→ Activity
Pictures stay out. Extract the lines below from the first one through the line with "convert, how to", both included.

→ Input material
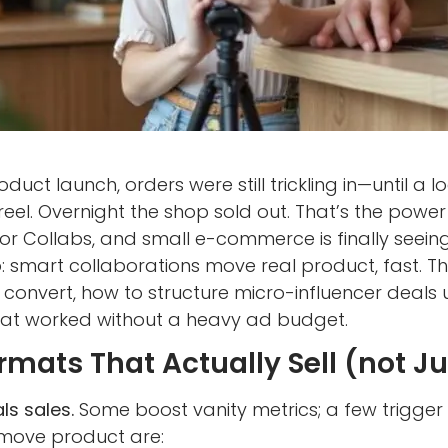
duct launch, orders were still trickling in—until a 
eel. Overnight the shop sold out. That’s the pow
or Collabs, and small e-commerce is finally seei
 smart collaborations move real product, fast. Th
convert, how to structure micro-influencer deals
at worked without a heavy ad budget.
mats That Actually Sell (not Jus
ls sales.
Some boost vanity metrics; a few trigger
 move product are:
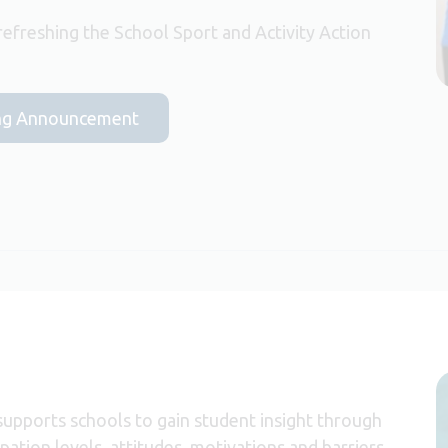
efreshing the School Sport and Activity Action
nding Announcement
upports schools to gain student insight through
pation levels, attitudes, motivations and barriers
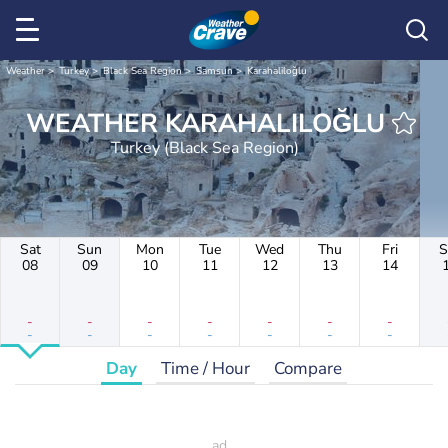
Weather
Turkey
Black Sea Region
Samsun
Karahaliloğlu
WEATHER KARAHALILOĞLU
Turkey (Black Sea Region)
Sat
Sun
Mon
Tue
Wed
Thu
Fri
S
08
09
10
11
12
13
14
-
-
-
-
-
-
-
-
-
-
-
-
-
-
Day
Time / Hour
Compare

→ Output of the exercise
duct launch, orders were still trickling in—until a 
eel. Overnight the shop sold out. That’s the pow
or Collabs, and small e-commerce is finally seei
 smart collaborations move real product, fast. Th
convert, how to structure micro-influencer deals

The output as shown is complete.